The Supreme Court, Division Bench comprising Justice Dipankar Datta and Justice Manmohan, set aside an order of the Punjab and Haryana High Court that had refused to summon two individuals as additional accused under Section 319 of the Code of Criminal Procedure, 1973. The Court held that the Sessions Judge's decision to summon the individuals was based on satisfaction greater than a prima facie standard and in line with the constitutional interpretation of Section 319. Directing restoration of the Sessions Judge’s order, the Court stated that “no conclusive finding can be given that Rajesh and Neeraj were not involved merely on the basis of such reports.” It further observed that the High Court had not approached the matter from the correct legal perspective and had reached an incorrect conclusion.

 

The matter arose from a criminal appeal that originated from Special Leave Petition (Criminal) No. 10653 of 2024 filed by the appellant, Satbir Singh.

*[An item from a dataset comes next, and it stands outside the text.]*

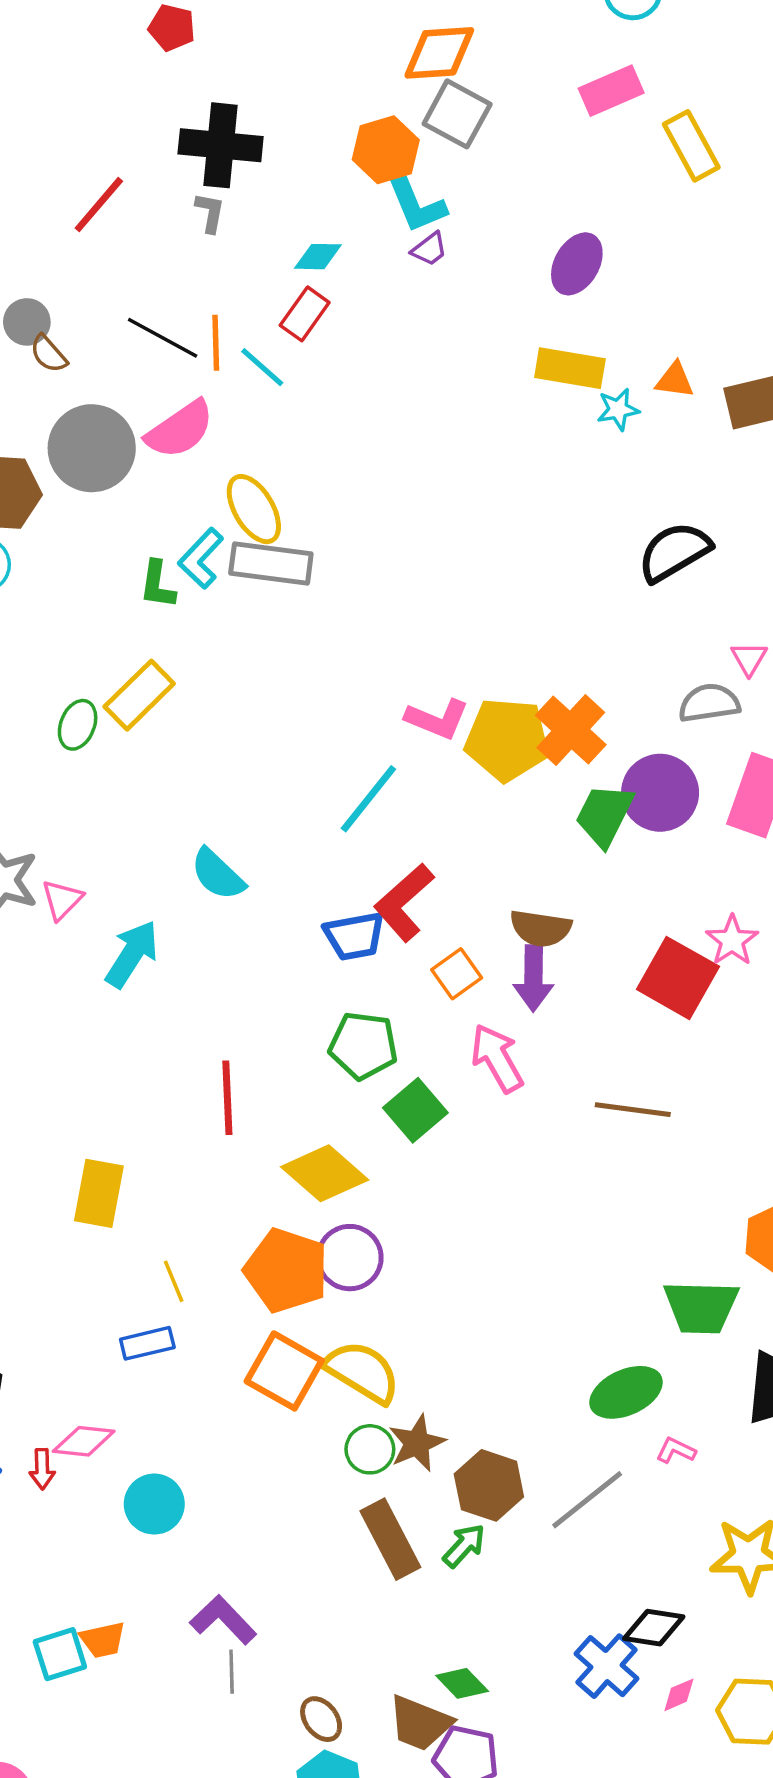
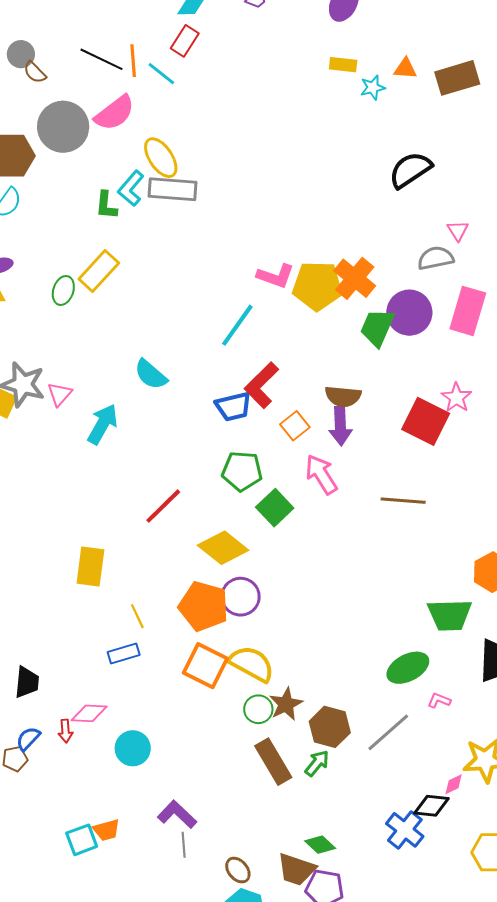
yellow rectangle: (570, 368) -> (343, 65), size x0.7
red line: (227, 1098) -> (163, 506), turned 51
pink diamond: (679, 1695) -> (454, 784), moved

The appeal challenged the judgment and order dated 7 March 2024 issued by a single judge of the Punjab and Haryana High Court. The High Court, by the impugned order, had allowed a revisional application filed by Rajesh Kumar, Neeraj, Sagar alias Bittoo, and Ankit, thereby setting aside an earlier order passed on 13 September 2021 by the Additional Sessions Judge, Karnal. The Sessions Judge had allowed an application under Section 319 of the Code of Criminal Procedure seeking to summon the above-named individuals as additional accused to face trial along with Mukesh, the principal accused.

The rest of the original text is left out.